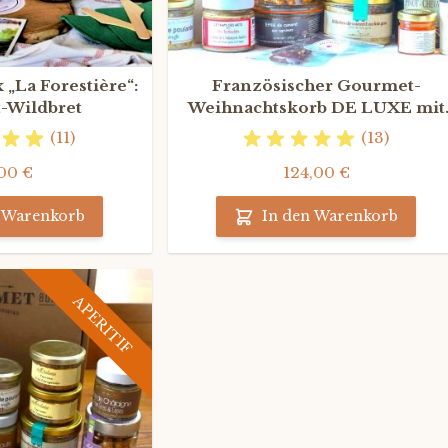
„La Forestière“:
Französischer Gourmet-
-Wildbret
Weihnachtskorb DE LUXE mit
Champagne
(11)
(13)
00 €
124,00 €
n Warenkorb
In den Warenkorb
APERITIF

• EXERCISE DETAILS: When you give the entries again, keep them exact and omit any picture they contain.

• ANSWER TO THE EXERCISE:
„La Forestière“:
Französischer Gourmet-
-Wildbret
Weihnachtskorb DE LUXE mit
Champagne
(11)
(13)
00 €
124,00 €
n Warenkorb
In den Warenkorb
APERITIF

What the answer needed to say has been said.